Once we have succeeded in proving all termination conditions, the recursion

equations become simplification rules, just as with

\isacommand{primrec}. In most cases this works fine, but there is a subtle

problem that must be mentioned: simplification may not

terminate because of automatic splitting of @{name"if"}.
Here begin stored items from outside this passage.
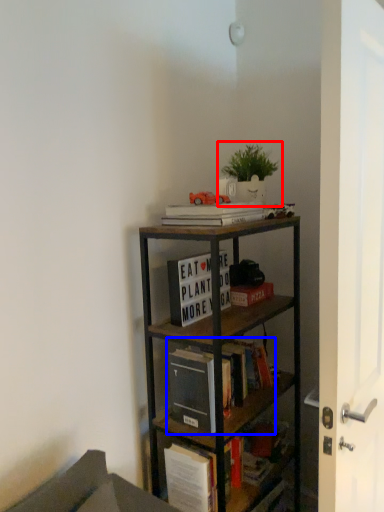 Question: Which of the following is the farthest to the observer, houseplant (highlighted by a red box) or book (highlighted by a blue box)?

Choices:
 (A) houseplant
 (B) book

Answer: (A) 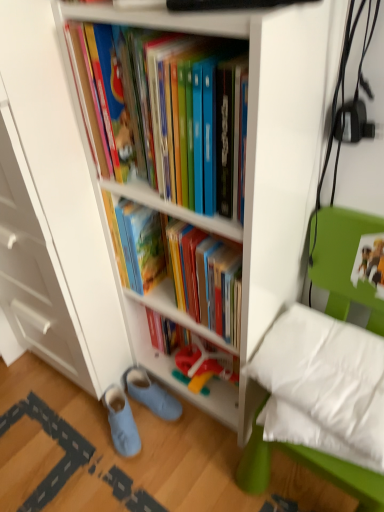 Question: From the image's perspective, would you say white soft pillow at lower right is positioned over light blue fabric slippers at lower left, the 2th footwear when ordered from right to left?

Choices:
 (A) yes
 (B) no

Answer: (A)

Question: Is the depth of white soft pillow at lower right greater than that of light blue fabric slippers at lower left, placed as the 1th footwear when sorted from left to right?

Choices:
 (A) yes
 (B) no

Answer: (B)

Question: Is white soft pillow at lower right looking in the opposite direction of light blue fabric slippers at lower left, the 2th footwear when ordered from right to left?

Choices:
 (A) yes
 (B) no

Answer: (B)

Question: Is white soft pillow at lower right not within light blue fabric slippers at lower left, placed as the 1th footwear when sorted from left to right?

Choices:
 (A) yes
 (B) no

Answer: (A)

Question: Does white soft pillow at lower right contain light blue fabric slippers at lower left, placed as the 1th footwear when sorted from left to right?

Choices:
 (A) yes
 (B) no

Answer: (B)

Question: From their relative heights in the image, would you say matte plastic shelf at center is taller or shorter than blue suede slippers at lower left, the 1th footwear positioned from the right?

Choices:
 (A) tall
 (B) short

Answer: (A)

Question: From a real-world perspective, is matte plastic shelf at center positioned above or below blue suede slippers at lower left, arranged as the second footwear when viewed from the left?

Choices:
 (A) above
 (B) below

Answer: (A)

Question: Looking at their shapes, would you say matte plastic shelf at center is wider or thinner than blue suede slippers at lower left, arranged as the second footwear when viewed from the left?

Choices:
 (A) thin
 (B) wide

Answer: (A)

Question: Considering the relative positions of matte plastic shelf at center and blue suede slippers at lower left, the 1th footwear positioned from the right, in the image provided, is matte plastic shelf at center to the left or to the right of blue suede slippers at lower left, the 1th footwear positioned from the right,?

Choices:
 (A) left
 (B) right

Answer: (B)

Question: From the image's perspective, is light blue fabric slippers at lower left, the 2th footwear when ordered from right to left, located above or below white glossy bookcase at center?

Choices:
 (A) below
 (B) above

Answer: (A)

Question: Looking at their shapes, would you say light blue fabric slippers at lower left, the 2th footwear when ordered from right to left, is wider or thinner than white glossy bookcase at center?

Choices:
 (A) thin
 (B) wide

Answer: (A)

Question: Visually, is light blue fabric slippers at lower left, placed as the 1th footwear when sorted from left to right, positioned to the left or to the right of white glossy bookcase at center?

Choices:
 (A) left
 (B) right

Answer: (A)

Question: From a real-world perspective, is light blue fabric slippers at lower left, the 2th footwear when ordered from right to left, physically located above or below white glossy bookcase at center?

Choices:
 (A) above
 (B) below

Answer: (B)

Question: Based on their sizes in the image, would you say light blue fabric slippers at lower left, placed as the 1th footwear when sorted from left to right, is bigger or smaller than white soft pillow at lower right?

Choices:
 (A) small
 (B) big

Answer: (A)

Question: Considering their positions, is light blue fabric slippers at lower left, placed as the 1th footwear when sorted from left to right, located in front of or behind white soft pillow at lower right?

Choices:
 (A) front
 (B) behind

Answer: (B)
Let us look at an example:

*}

consts gcd :: "nat*nat \\<Rightarrow> nat";

recdef gcd "measure (\\<lambda>(m,n).n)"

  "gcd (m, n) = (if n=0 then m else gcd(n, m mod n))";

text{*\noindent

According to the measure function, the second argument should decrease with

each recursive call. The resulting termination condition

\begin{quote}

@{term[display]"n ~= 0 ==> m mod n < n"}

\end{quote}

is provded automatically because it is already present as a lemma in the

arithmetic library. Thus the recursion equation becomes a simplification

rule. Of course the equation is nonterminating if we are allowed to unfold

the recursive call inside the @{name"if"} branch, which is why programming

languages and our simplifier don't do that. Unfortunately the simplifier does

something else which leads to the same problem: it splits @{name"if"}s if the

condition simplifies to neither @{term"True"} nor @{term"False"}. For

example, simplification reduces

\begin{quote}

@{term[display]"gcd(m,n) = k"}

\end{quote}

in one step to

\begin{quote}

@{term[display]"(if n=0 then m else gcd(n, m mod n)) = k"}

\end{quote}

where the condition cannot be reduced further, and splitting leads to

\begin{quote}

@{term[display]"(n=0 --> m=k) & (n ~= 0 --> gcd(n, m mod n)=k)"}

\end{quote}

Since the recursive call @{term"gcd(n, m mod n)"} is no longer protected by

an @{name"if"}, it is unfolded again, which leads to an infinite chain of

simplification steps. Fortunately, this problem can be avoided in many

different ways.

The most radical solution is to disable the offending \@{name"split_if"} as

shown in the section on case splits in \S\ref{sec:Simplification}.  However,

we do not recommend this because it means you will often have to invoke the

rule explicitly when @{name"if"} is involved.

If possible, the definition should be given by pattern matching on the left

rather than @{name"if"} on the right. In the case of @{term"gcd"} the

following alternative definition suggests itself:

*}

consts gcd1 :: "nat*nat \\<Rightarrow> nat";

recdef gcd1 "measure (\\<lambda>(m,n).n)"

  "gcd1 (m, 0) = m"

  "gcd1 (m, n) = gcd1(n, m mod n)";

text{*\noindent

Note that the order of equations is important and hides the side condition

@{prop"n ~= 0"}. Unfortunately, in general the case distinction

may not be expressible by pattern matching.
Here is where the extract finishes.